┌────────

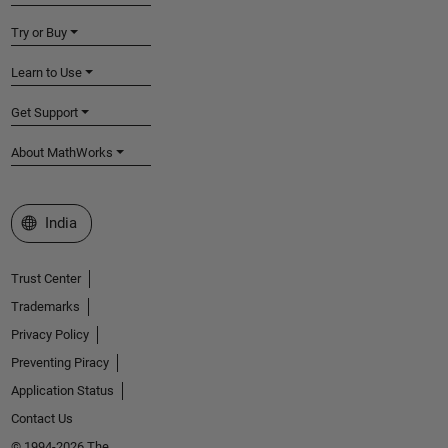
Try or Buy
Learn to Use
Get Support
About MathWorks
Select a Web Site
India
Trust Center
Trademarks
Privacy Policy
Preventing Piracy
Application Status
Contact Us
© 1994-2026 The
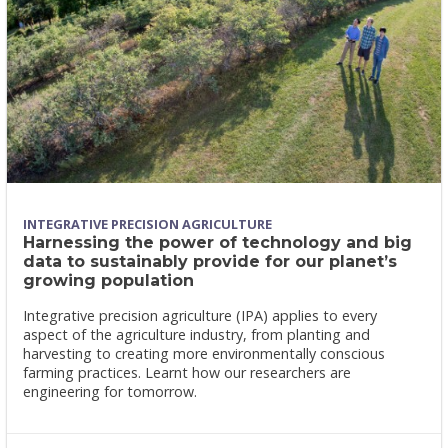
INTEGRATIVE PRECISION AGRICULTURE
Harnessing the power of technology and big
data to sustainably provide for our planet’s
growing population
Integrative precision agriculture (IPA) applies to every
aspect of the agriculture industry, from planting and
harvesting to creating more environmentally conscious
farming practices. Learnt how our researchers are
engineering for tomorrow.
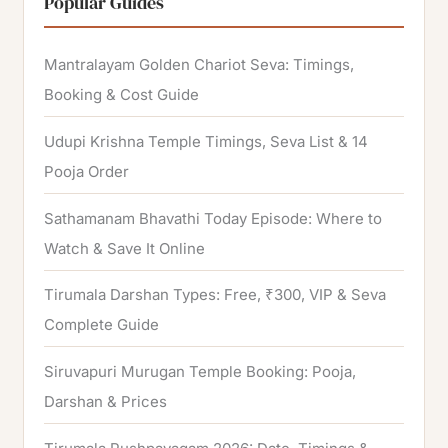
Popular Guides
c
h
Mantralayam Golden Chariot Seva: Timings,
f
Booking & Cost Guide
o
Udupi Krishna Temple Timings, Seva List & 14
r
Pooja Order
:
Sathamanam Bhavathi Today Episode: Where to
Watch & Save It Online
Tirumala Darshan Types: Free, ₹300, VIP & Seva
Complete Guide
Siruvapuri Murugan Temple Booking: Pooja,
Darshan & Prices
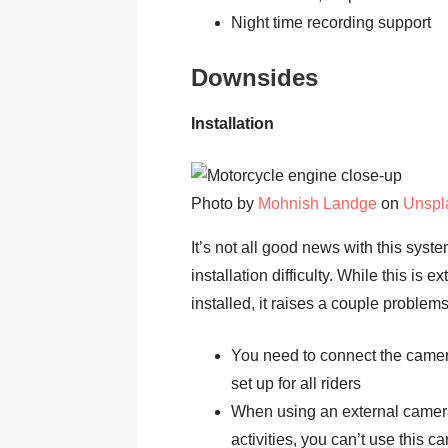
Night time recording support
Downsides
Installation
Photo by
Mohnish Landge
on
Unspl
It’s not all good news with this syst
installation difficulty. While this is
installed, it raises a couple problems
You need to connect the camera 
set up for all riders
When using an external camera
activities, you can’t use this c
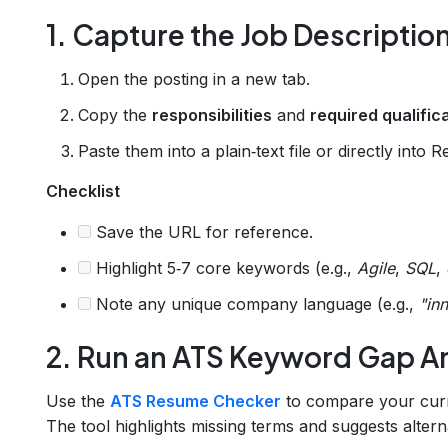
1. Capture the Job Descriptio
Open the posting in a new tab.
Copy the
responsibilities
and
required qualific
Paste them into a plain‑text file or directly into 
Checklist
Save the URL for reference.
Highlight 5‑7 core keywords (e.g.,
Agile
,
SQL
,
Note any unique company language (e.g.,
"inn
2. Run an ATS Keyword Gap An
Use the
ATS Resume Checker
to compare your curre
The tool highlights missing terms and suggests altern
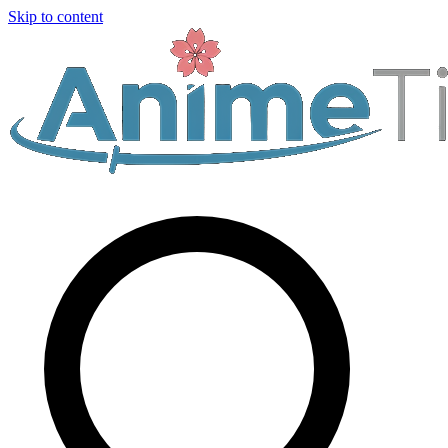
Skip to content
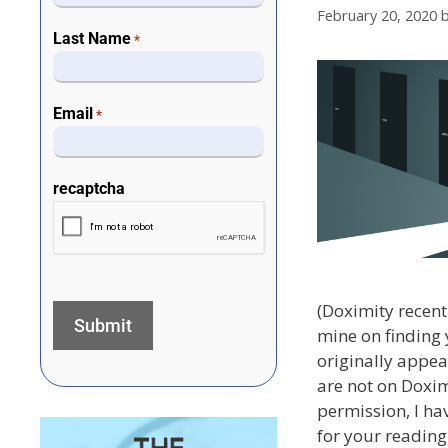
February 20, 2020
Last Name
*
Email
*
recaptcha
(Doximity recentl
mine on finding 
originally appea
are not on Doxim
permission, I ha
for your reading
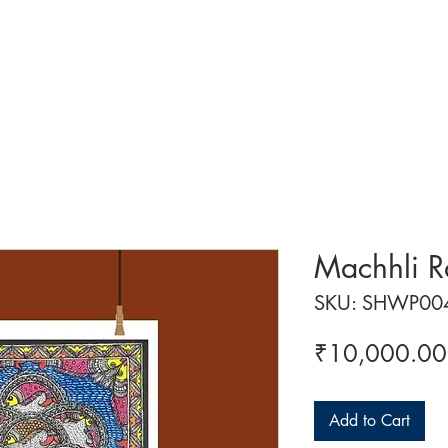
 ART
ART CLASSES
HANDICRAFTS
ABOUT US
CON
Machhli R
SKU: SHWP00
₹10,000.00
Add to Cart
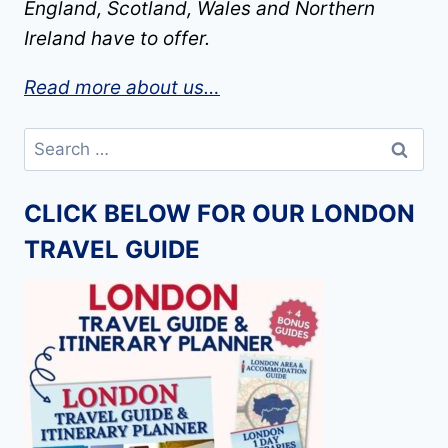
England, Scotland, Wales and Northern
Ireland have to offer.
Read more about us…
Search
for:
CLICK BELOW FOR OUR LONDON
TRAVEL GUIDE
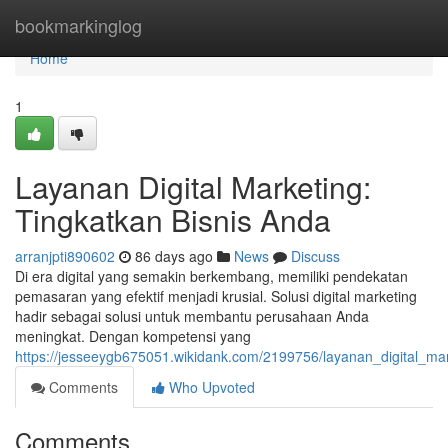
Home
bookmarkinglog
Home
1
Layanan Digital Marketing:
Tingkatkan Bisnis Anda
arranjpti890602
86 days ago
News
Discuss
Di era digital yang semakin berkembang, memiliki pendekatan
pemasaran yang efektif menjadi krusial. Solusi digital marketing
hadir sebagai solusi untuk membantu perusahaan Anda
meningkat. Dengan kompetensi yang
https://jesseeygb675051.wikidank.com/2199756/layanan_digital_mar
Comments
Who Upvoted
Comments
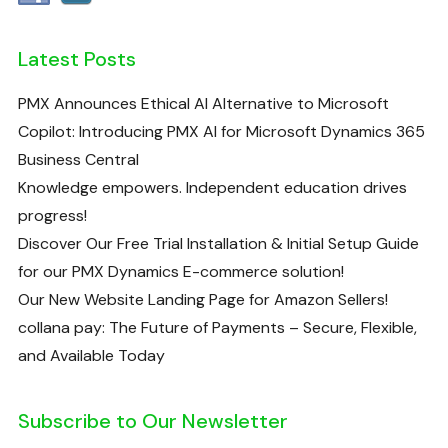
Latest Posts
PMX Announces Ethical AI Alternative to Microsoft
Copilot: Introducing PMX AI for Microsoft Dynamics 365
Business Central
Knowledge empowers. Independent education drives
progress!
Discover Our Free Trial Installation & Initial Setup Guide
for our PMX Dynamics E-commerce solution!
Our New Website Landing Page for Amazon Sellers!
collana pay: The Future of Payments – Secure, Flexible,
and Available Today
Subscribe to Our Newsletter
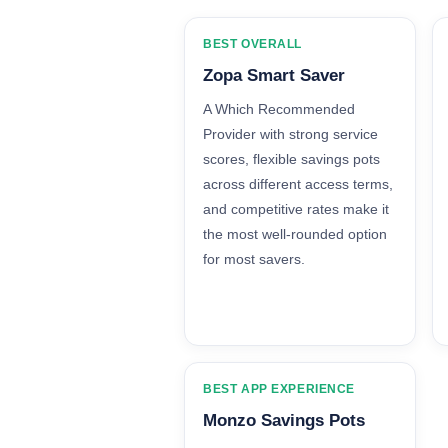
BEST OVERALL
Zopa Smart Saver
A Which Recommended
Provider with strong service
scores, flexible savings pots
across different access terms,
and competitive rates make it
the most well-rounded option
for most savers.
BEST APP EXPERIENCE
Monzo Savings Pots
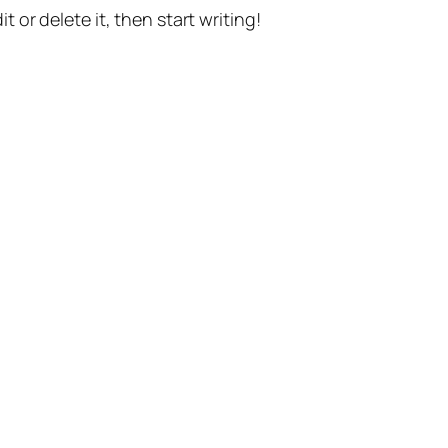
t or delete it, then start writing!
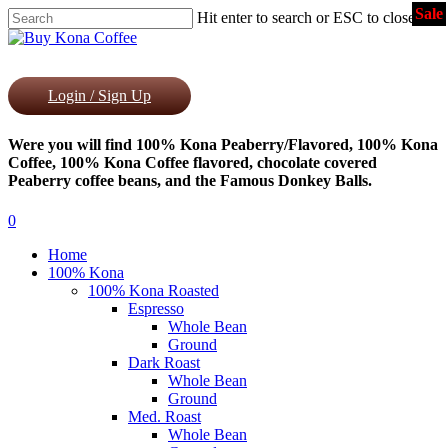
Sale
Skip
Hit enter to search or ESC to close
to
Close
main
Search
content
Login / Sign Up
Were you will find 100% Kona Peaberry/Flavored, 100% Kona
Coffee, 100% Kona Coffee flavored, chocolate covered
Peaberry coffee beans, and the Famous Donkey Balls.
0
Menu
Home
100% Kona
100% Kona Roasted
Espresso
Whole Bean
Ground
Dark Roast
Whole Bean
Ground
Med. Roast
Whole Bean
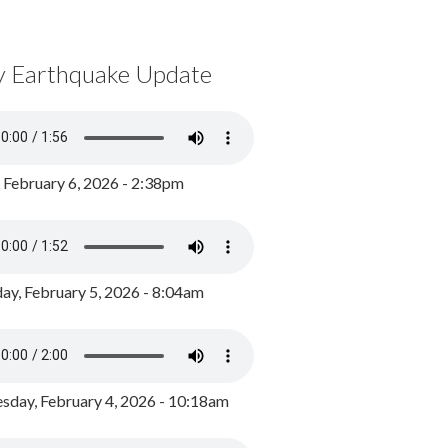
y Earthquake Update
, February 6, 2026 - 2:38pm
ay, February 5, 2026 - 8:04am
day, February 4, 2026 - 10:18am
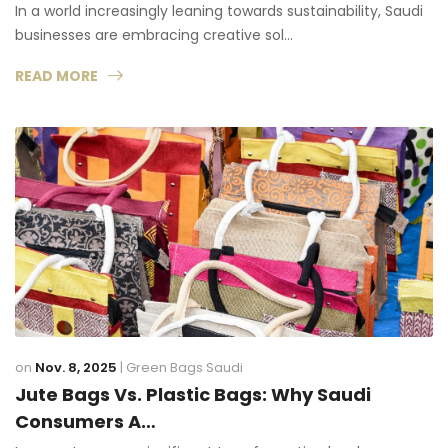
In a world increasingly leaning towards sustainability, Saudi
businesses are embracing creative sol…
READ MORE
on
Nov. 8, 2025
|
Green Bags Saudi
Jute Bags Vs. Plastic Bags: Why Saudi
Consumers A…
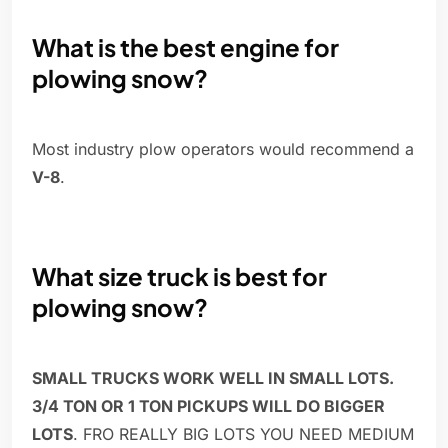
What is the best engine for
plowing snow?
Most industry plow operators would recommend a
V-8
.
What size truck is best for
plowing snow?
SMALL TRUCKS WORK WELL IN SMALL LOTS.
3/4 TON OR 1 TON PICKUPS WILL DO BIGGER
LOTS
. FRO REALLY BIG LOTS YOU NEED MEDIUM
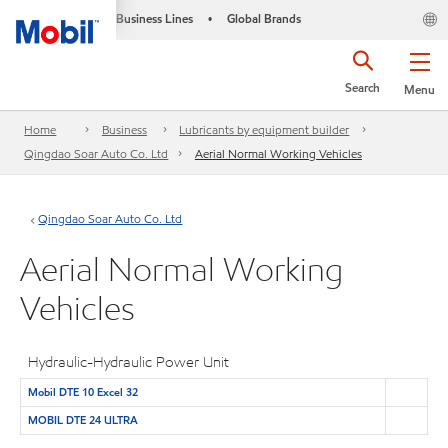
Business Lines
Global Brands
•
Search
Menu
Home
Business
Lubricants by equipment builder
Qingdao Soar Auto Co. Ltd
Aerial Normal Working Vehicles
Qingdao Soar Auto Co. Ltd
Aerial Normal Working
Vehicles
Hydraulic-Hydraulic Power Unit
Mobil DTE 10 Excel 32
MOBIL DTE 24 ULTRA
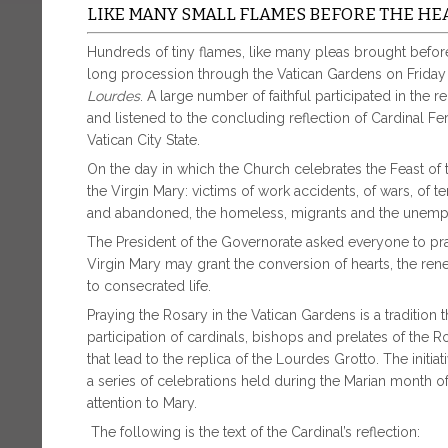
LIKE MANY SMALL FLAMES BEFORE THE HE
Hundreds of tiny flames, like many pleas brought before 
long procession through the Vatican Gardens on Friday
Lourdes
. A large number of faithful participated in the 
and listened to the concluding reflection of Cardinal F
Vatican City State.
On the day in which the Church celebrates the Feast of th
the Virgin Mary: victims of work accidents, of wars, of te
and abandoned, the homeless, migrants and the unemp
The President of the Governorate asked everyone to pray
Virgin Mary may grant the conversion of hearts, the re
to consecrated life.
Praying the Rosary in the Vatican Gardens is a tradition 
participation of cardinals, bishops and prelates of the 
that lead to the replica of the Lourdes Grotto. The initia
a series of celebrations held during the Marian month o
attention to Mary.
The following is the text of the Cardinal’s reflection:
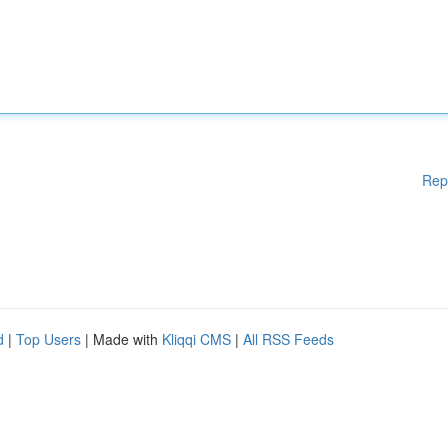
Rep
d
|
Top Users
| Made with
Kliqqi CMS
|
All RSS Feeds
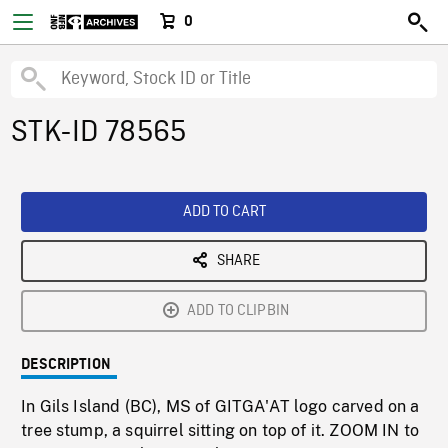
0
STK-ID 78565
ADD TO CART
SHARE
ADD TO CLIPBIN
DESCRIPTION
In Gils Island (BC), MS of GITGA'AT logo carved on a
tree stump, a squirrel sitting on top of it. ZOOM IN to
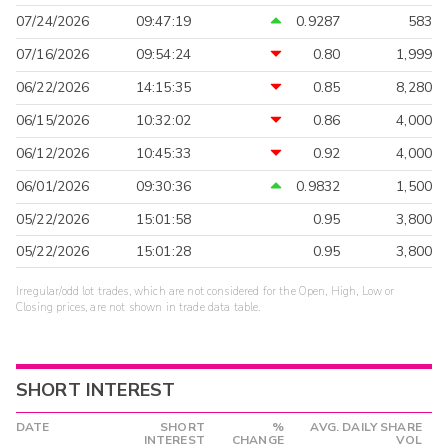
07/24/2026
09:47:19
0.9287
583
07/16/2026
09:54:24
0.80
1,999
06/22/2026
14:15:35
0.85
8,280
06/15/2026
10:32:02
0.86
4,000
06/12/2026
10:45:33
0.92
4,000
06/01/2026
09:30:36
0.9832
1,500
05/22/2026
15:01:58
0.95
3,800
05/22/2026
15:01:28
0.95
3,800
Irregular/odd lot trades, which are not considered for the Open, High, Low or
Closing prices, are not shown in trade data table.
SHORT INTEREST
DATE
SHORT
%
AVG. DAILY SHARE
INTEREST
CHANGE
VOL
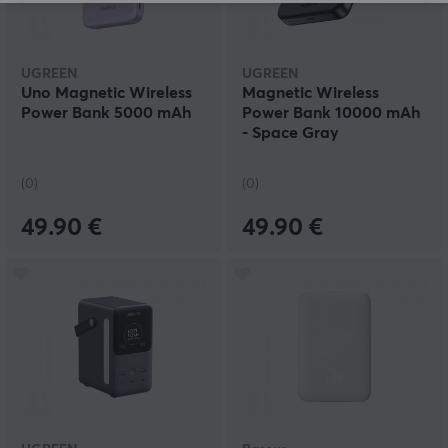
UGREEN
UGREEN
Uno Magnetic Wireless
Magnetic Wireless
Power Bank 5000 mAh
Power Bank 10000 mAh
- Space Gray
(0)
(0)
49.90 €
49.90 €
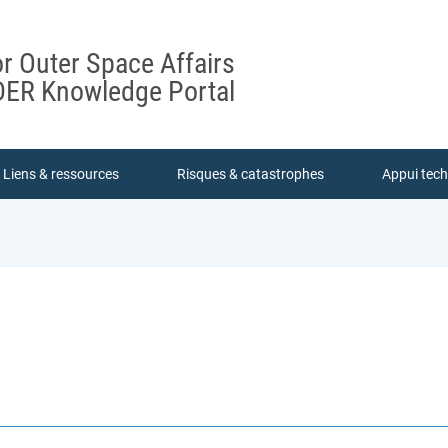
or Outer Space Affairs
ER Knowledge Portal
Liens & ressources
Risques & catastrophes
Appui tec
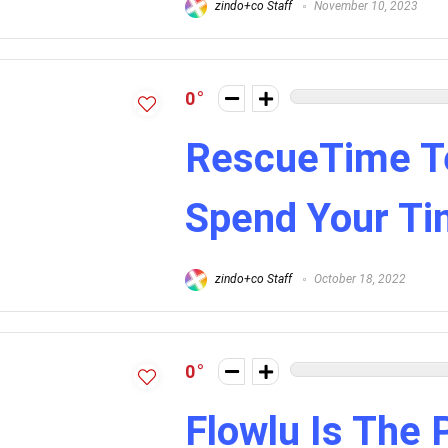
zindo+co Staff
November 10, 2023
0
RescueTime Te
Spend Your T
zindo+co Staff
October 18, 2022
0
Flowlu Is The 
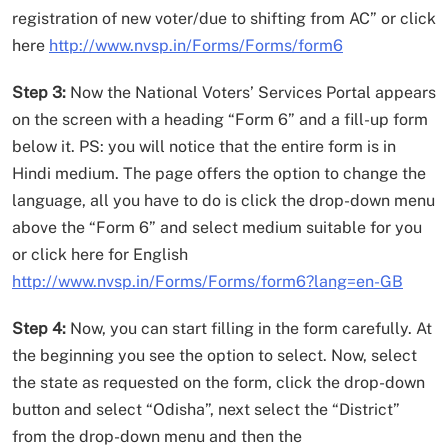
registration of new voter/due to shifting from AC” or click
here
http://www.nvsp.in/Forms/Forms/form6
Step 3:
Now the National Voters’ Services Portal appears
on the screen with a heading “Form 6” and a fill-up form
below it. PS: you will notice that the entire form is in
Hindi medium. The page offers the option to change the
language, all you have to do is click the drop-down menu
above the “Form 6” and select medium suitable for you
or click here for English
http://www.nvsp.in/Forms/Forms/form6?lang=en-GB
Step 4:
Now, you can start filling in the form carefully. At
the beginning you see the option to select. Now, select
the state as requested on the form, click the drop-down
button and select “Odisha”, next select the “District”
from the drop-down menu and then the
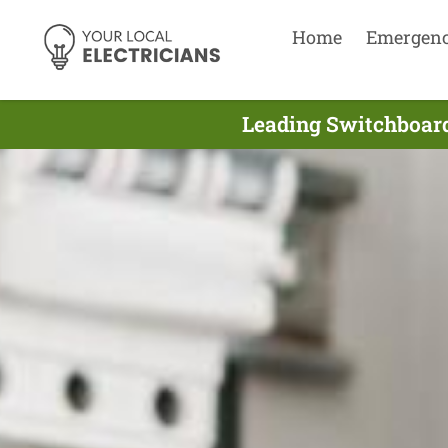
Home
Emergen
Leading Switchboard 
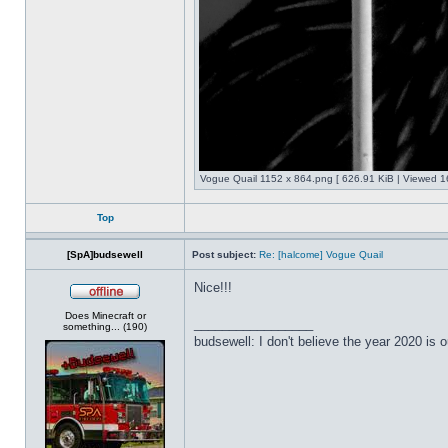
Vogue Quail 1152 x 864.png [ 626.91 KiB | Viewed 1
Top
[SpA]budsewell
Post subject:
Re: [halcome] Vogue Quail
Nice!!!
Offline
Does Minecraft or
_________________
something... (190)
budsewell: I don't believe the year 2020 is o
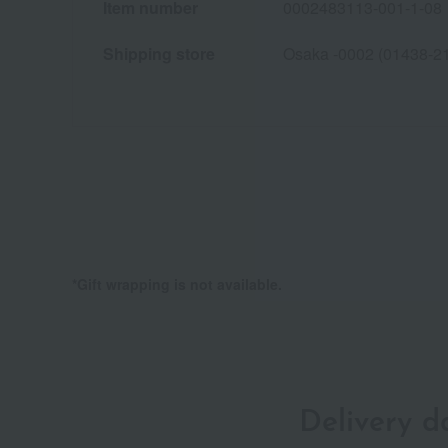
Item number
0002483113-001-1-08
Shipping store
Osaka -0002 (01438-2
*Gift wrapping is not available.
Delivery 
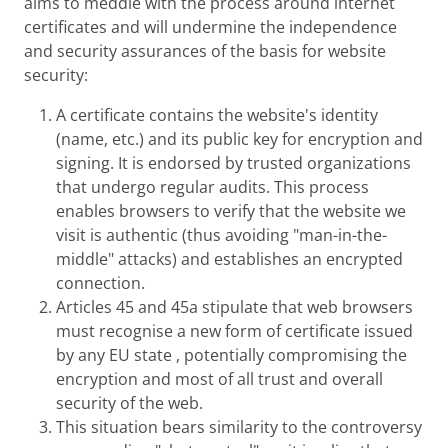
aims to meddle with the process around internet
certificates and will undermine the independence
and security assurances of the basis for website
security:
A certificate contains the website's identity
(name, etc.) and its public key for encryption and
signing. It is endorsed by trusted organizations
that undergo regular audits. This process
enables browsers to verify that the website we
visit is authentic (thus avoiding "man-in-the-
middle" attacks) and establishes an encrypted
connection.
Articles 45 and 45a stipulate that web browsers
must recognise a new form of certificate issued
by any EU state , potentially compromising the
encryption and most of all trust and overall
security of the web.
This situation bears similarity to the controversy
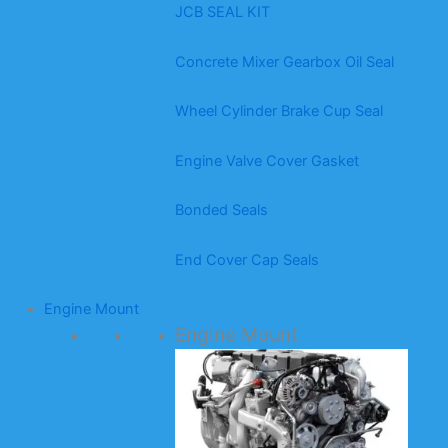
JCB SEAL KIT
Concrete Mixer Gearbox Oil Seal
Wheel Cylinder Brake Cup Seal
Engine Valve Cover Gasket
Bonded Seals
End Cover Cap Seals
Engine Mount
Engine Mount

└────────

**TASK PROMPT:** Repeat, with no pictures, every line from the top of the entries above through the line that has "ATS Resume Checker", keeping each one exact.

**WRITTEN SOLUTION:**
Try or Buy
Learn to Use
Get Support
About MathWorks
Select a Web Site
India
Trust Center
Trademarks
Privacy Policy
Preventing Piracy
Application Status
Contact Us
© 1994-2026 The
INTEGRATIVE PRECISION AGRICULTURE
Harnessing the power of technology and big
data to sustainably provide for our planet’s
growing population
Integrative precision agriculture (IPA) applies to every
aspect of the agriculture industry, from planting and
harvesting to creating more environmentally conscious
farming practices. Learnt how our researchers are
engineering for tomorrow.
Popular Guides
c
h
Mantralayam Golden Chariot Seva: Timings,
f
Booking & Cost Guide
o
Udupi Krishna Temple Timings, Seva List & 14
r
Pooja Order
:
Sathamanam Bhavathi Today Episode: Where to
Watch & Save It Online
Tirumala Darshan Types: Free, ₹300, VIP & Seva
Complete Guide
Siruvapuri Murugan Temple Booking: Pooja,
Darshan & Prices
Night time recording support
Downsides
Installation
Photo by
Mohnish Landge
on
Unspl
It’s not all good news with this syst
installation difficulty. While this is
installed, it raises a couple problems
You need to connect the camera 
set up for all riders
When using an external camera
activities, you can’t use this c
1. Capture the Job Descriptio
Open the posting in a new tab.
Copy the
responsibilities
and
required qualific
Paste them into a plain‑text file or directly into 
Checklist
Save the URL for reference.
Highlight 5‑7 core keywords (e.g.,
Agile
,
SQL
,
Note any unique company language (e.g.,
"inn
2. Run an ATS Keyword Gap An
Use the
ATS Resume Checker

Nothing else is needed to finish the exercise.